- Genre: Sitcom
- Created by: Victor Fresco
- Starring: Andy Richter; Paget Brewster; Irene Molloy; Jonathan Slavin; James Patrick Stuart;
- Narrated by: Andy Richter
- Country of origin: United States
- Original language: English
- No. of seasons: 2
- No. of episodes: 19

Production
- Executive producer: Victor Fresco
- Producer: Andy Richter
- Camera setup: Single-camera
- Running time: 30 minutes
- Production companies: Garfield Grove Productions; 20th Century Fox Television; Paramount Network Television;

Original release
- Network: Fox
- Release: March 19, 2002 – January 12, 2003

= Andy Richter Controls the Universe =

2002 American TV sitcom

Andy Richter Controls the Universe is an American sitcom created by Victor Fresco that originally aired on Fox from March 19, 2002, to January 12, 2003. The series was Andy Richter's first starring role after leaving NBC's Late Night with Conan O'Brien in 2000, and centers around Richter's eponymous character, a writer living in Chicago who works at a fictional company called Pickering Industries.

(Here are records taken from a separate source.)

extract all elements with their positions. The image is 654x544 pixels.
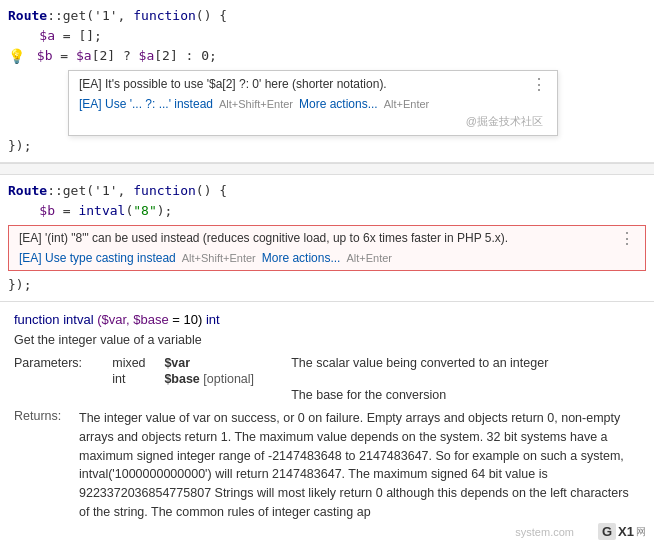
code-line-1: Route::get('1', function() { — [8, 6, 646, 26]
hint-action-row-top: [EA] Use '... ?: ...' instead Alt+Shift+… — [79, 97, 547, 111]
more-actions-link-bottom[interactable]: More actions... — [262, 251, 341, 265]
hint-action-row-bottom: [EA] Use type casting instead Alt+Shift+… — [19, 251, 635, 265]
watermark-bottom: system.com — [515, 526, 574, 538]
params-row: Parameters: mixed $var The scalar value … — [14, 355, 640, 371]
logo-g: G — [598, 523, 616, 540]
keyword-route: Route — [8, 6, 47, 26]
doc-panel: function intval ($var, $base = 10) int G… — [0, 301, 654, 532]
doc-description: Get the integer value of a variable — [14, 333, 640, 347]
more-options-icon[interactable]: ⋮ — [531, 77, 547, 93]
shortcut-bottom-2: Alt+Enter — [346, 252, 392, 264]
param1-desc: The scalar value being converted to an i… — [291, 355, 640, 371]
doc-fn-signature: function intval ($var, $base = 10) int — [14, 312, 640, 327]
returns-label: Returns: — [14, 409, 69, 522]
logo-site: 网 — [636, 525, 646, 539]
hint-link-bottom[interactable]: [EA] Use type casting instead — [19, 251, 176, 265]
code-line-2-bottom: $b = intval("8"); — [8, 201, 646, 221]
code-line-2: $a = []; — [8, 26, 646, 46]
shortcut-bottom-1: Alt+Shift+Enter — [182, 252, 256, 264]
doc-returns: Returns: The integer value of var on suc… — [14, 409, 640, 522]
hint-main-text-red: [EA] '(int) "8"' can be used instead (re… — [19, 231, 635, 247]
code-line-3: 💡 $b = $a[2] ? $a[2] : 0; — [8, 46, 646, 66]
section-divider — [0, 163, 654, 175]
logo-x: X1 — [618, 524, 634, 539]
doc-params-table: Parameters: mixed $var The scalar value … — [14, 355, 640, 403]
more-actions-link-top[interactable]: More actions... — [299, 97, 378, 111]
top-code-section: Route::get('1', function() { $a = []; 💡 … — [0, 0, 654, 163]
hint-box-red: [EA] '(int) "8"' can be used instead (re… — [8, 225, 646, 271]
code-line-3-bottom: }); — [8, 275, 646, 295]
hint-link-top[interactable]: [EA] Use '... ?: ...' instead — [79, 97, 213, 111]
hint-main-text: [EA] It's possible to use '$a[2] ?: 0' h… — [79, 77, 547, 93]
more-options-icon-red[interactable]: ⋮ — [619, 231, 635, 247]
bottom-code-section: Route::get('1', function() { $b = intval… — [0, 175, 654, 301]
logo-area: G X1 网 — [598, 523, 646, 540]
keyword-route-bottom: Route — [8, 181, 47, 201]
code-line-4-top: }); — [8, 136, 646, 156]
param2-desc: The base for the conversion — [291, 387, 640, 403]
watermark-top: @掘金技术社区 — [79, 114, 547, 129]
shortcut-top-2: Alt+Enter — [384, 98, 430, 110]
returns-text: The integer value of var on success, or … — [79, 409, 640, 522]
lightbulb-icon: 💡 — [8, 46, 25, 66]
hint-box-top: [EA] It's possible to use '$a[2] ?: 0' h… — [68, 70, 558, 136]
param1-type: mixed — [112, 355, 164, 371]
param1-name: $var — [164, 355, 291, 371]
shortcut-top-1: Alt+Shift+Enter — [219, 98, 293, 110]
code-line-1-bottom: Route::get('1', function() { — [8, 181, 646, 201]
params-label: Parameters: — [14, 355, 112, 403]
param2-name: $base [optional] — [164, 371, 291, 387]
param2-type: int — [112, 371, 164, 387]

The show was a joint production of Garfield Grove Productions and 20th Century Fox Television in association with Paramount Television.

Filmed in Los Angeles, California using a single-camera setup, the series was developed after Richter expressed interest in expanding his acting repertoire beyond his previous sidekick role on late-night television. It utilizes a unique narrative style, blending nonlinear storytelling with the unreliable narrator trope. The show features an ensemble cast, including Paget Brewster, Irene Molloy, Jonathan Slavin, and James Patrick Stuart.

Andy Richter Controls the Universe received critical acclaim for its inventive humor and writing, drawing comparisons to other successful Fox comedies such as The Simpsons. Despite positive reviews, the series suffered from low ratings, leading to its cancellation after two mid-season runs. The series has since gained a cult following and is regarded as a forerunner to the wave of single-camera comedies that followed, such as Arrested Development.

==Production==

===Conception and development===
Andy Richter had departed his long-time role as sidekick on Late Night with Conan O'Brien in 2000, after performing in the role since 1993. He expressed a desire to play different roles to the "fat slob roles" he was being offered at the time, and to expand his profile and "see what's out there".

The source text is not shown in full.